Sunday, October 17, 2004

Censorship in India: Documentary filmmakers condemn the CBFC

I got this Press Release ("Campaign Against Censorship/Films for Freedom") from SACW. They do make some attempt to balance their criticisms of Kher and the BJP when they also criticize the censoring of Prakash Jha's film on J.P. Narayan (which is critical of Congress, naturally).

I haven't had time to verify their version of Kher's role in the censoring and then (this was a surprise to me), the ultimate approval of The Final Solution. However, quite apart from Kher's culpability, the CBFC looks both profoundly corrupt and seriously incompetent in this account, especially with the "regional panels."

Mr. Anupam Kher led one of the most repressive censorship regimes of recent times . Under the short one year tenure of Anupam Kher as Chairman, the CBFC already mired in controversy, has gone through one of its darkest periods. The targeting of films that dealt with the Gujarat massacres of 2002, which the previous government had in particular a vested interest in stopping, exposed the partisan, authoritarian, and irresponsible use of the powers given to the CBFC. Mr. Kher and other officials of CBFC were directly responsible for the harassment faced by Rakesh Sharma (dir. of Final Solution). Final Solution went through a bizarre process of preview by CBFC. To begin with it was not even being accepted for preview on various pretexts; then it was denied a certificate for public exhibition with Mr. Kher making statements to the media defending the denial of certification and asserting that the film could not be publicly exhibited. The film was finally reviewed under immense public pressure and a certificate with no cuts was granted and now Mr. Kher claims it was his intervention that got the film a certificate! There are many other films that are still stuck with the CBFC.
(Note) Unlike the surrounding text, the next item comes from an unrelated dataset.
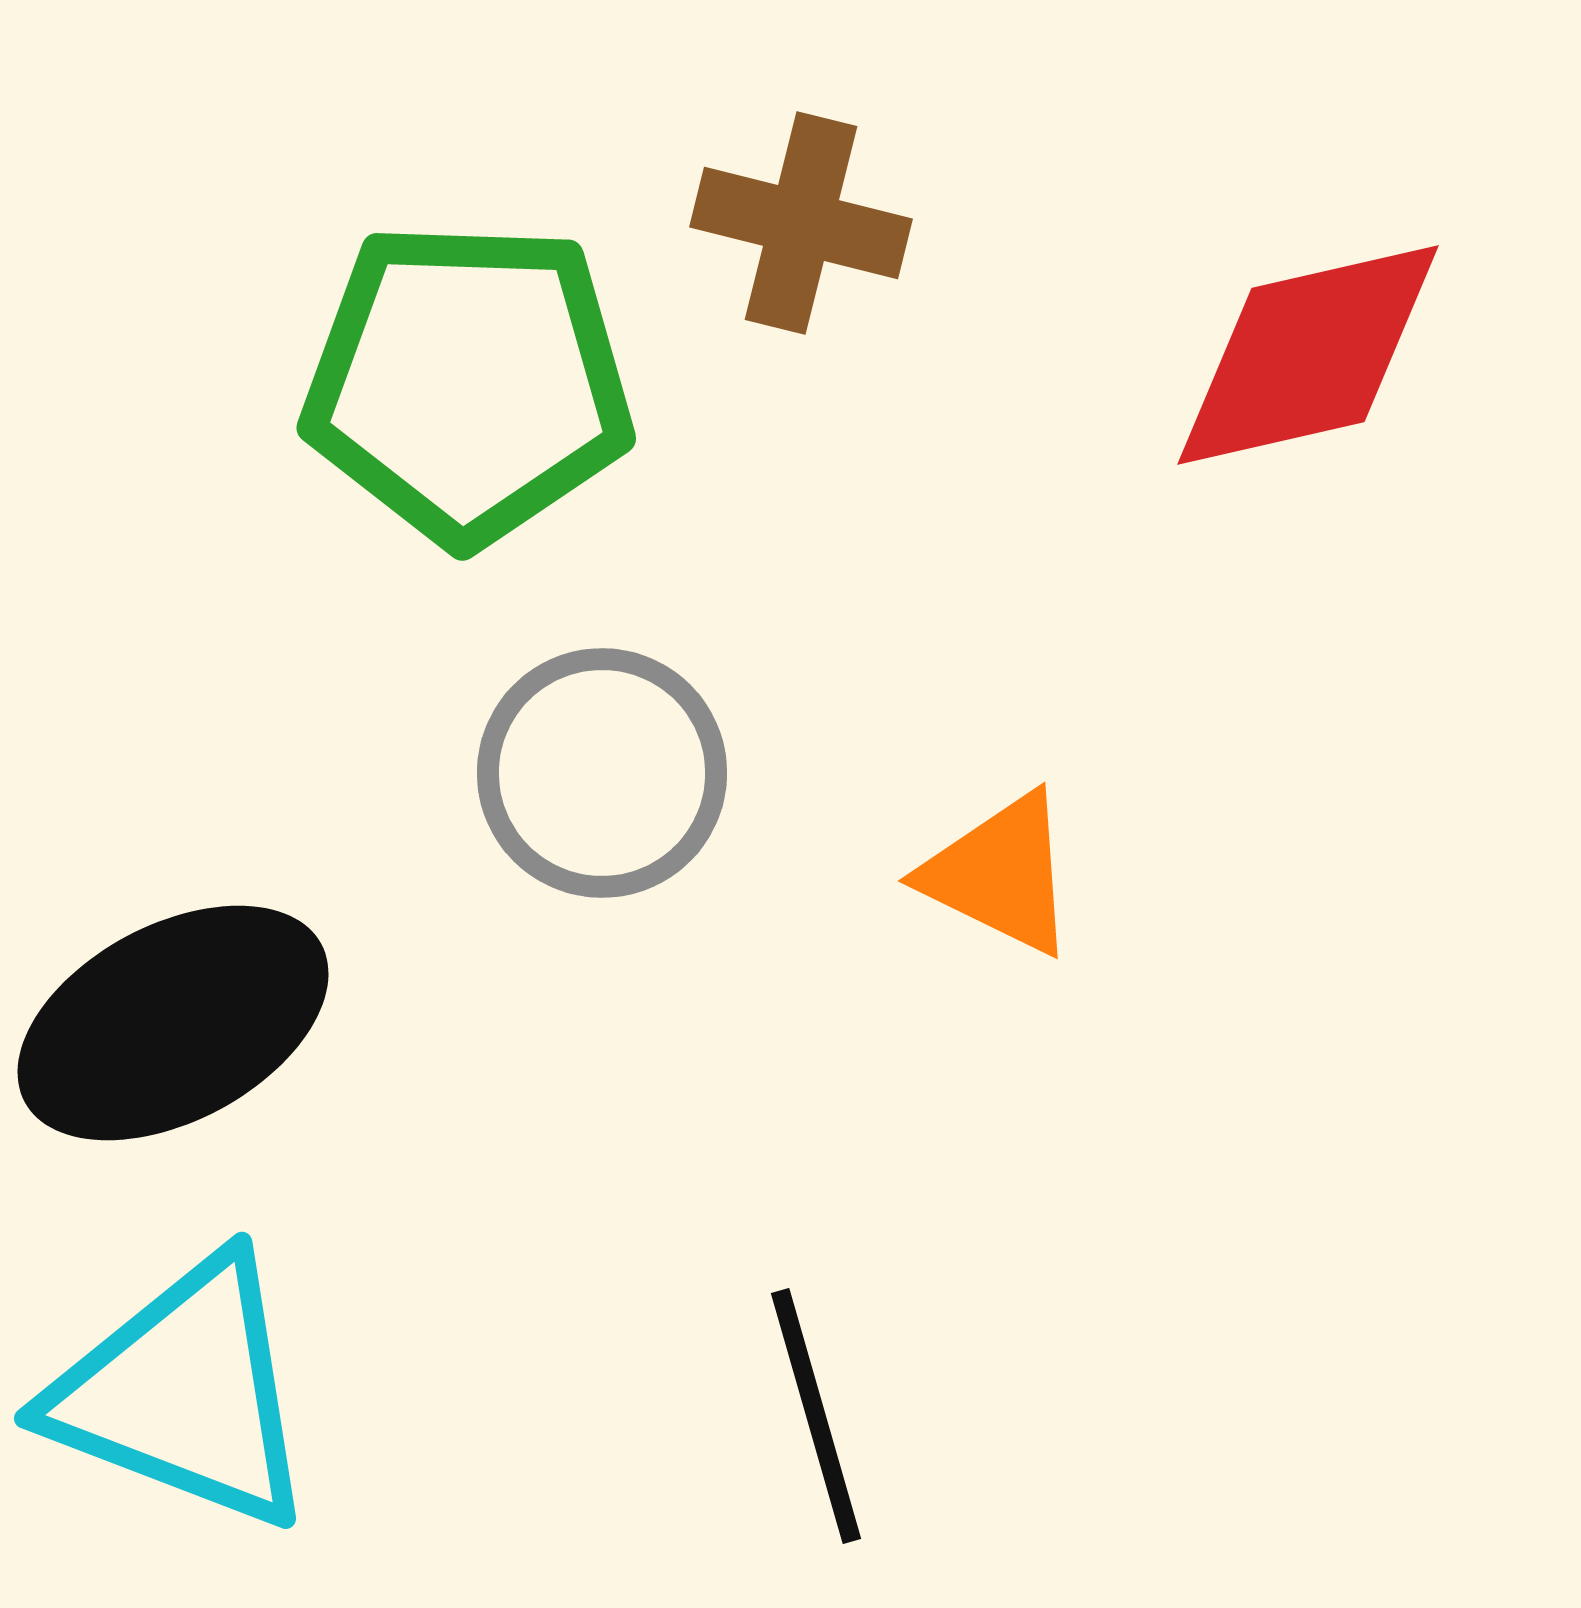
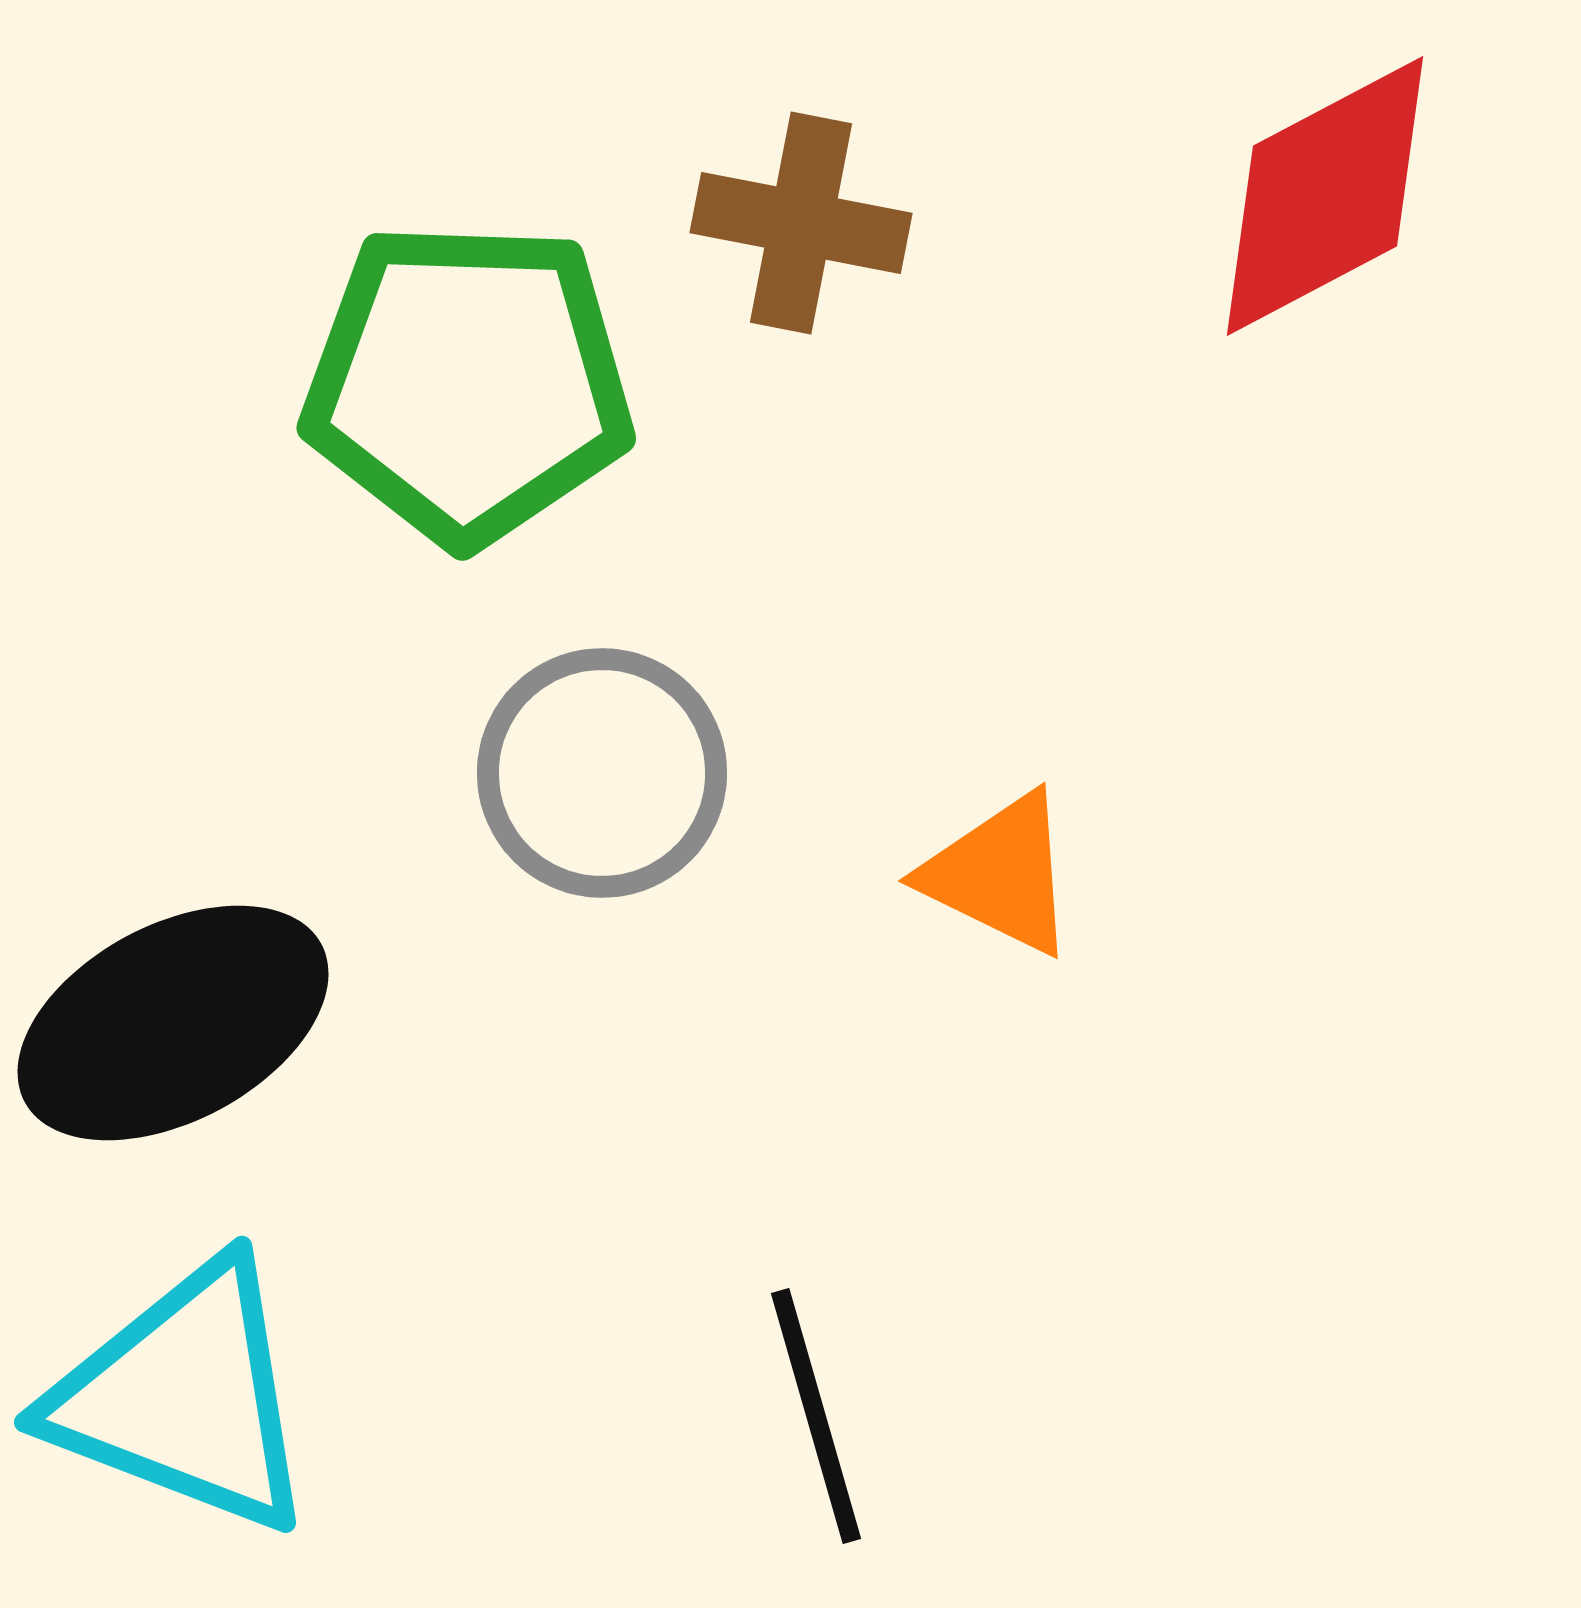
brown cross: rotated 3 degrees counterclockwise
red diamond: moved 17 px right, 159 px up; rotated 15 degrees counterclockwise
cyan triangle: moved 4 px down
The process began when the Regional Panels of the CBFC were stacked with political appointees with direct political links to the party in power (and mostly with no connection/interest in cinema). There was harassment of filmmakers at the censor board, and eventually the unprecedented step of the CBFC taking an aggressive and proactive stand in stopping screenings of "uncensored" films, often in collusion with right-wing political fronts. All of this happened with the knowledge of Shri Kher, if not at his behest. Mr. Kher was personally involved in attempting to disrupt the Films For Freedom festival in Bangalore earlier this year. He was aided in this attempt by members of the Hindu Jagran Manch who also claimed to be members of the regional board of the CBFC.

At least one thing in the above seems a little fishy to me. How do we know whether Kher was involved in the attempt to disrupt the film festival?

We also condemn the political censorship being imposed by Prasar Bharati on film-maker Prakash Jha's recent film on Jayaprakash Narain (especially regarding those sections in the film that have critical references to the Emergency that was imposed by the Congress government). This clearly reiterates our belief that important public institutions like the CBFC and Prasar Bharati have been stripped of their independence and continue to be used by political parties to simply further their narrow agendas.

To ensure freedom of expression and to strengthen democratic institutions there is therefore an urgent need to totally review the censorship laws under the Cinematograph Act as well as the functioning of the CBFC.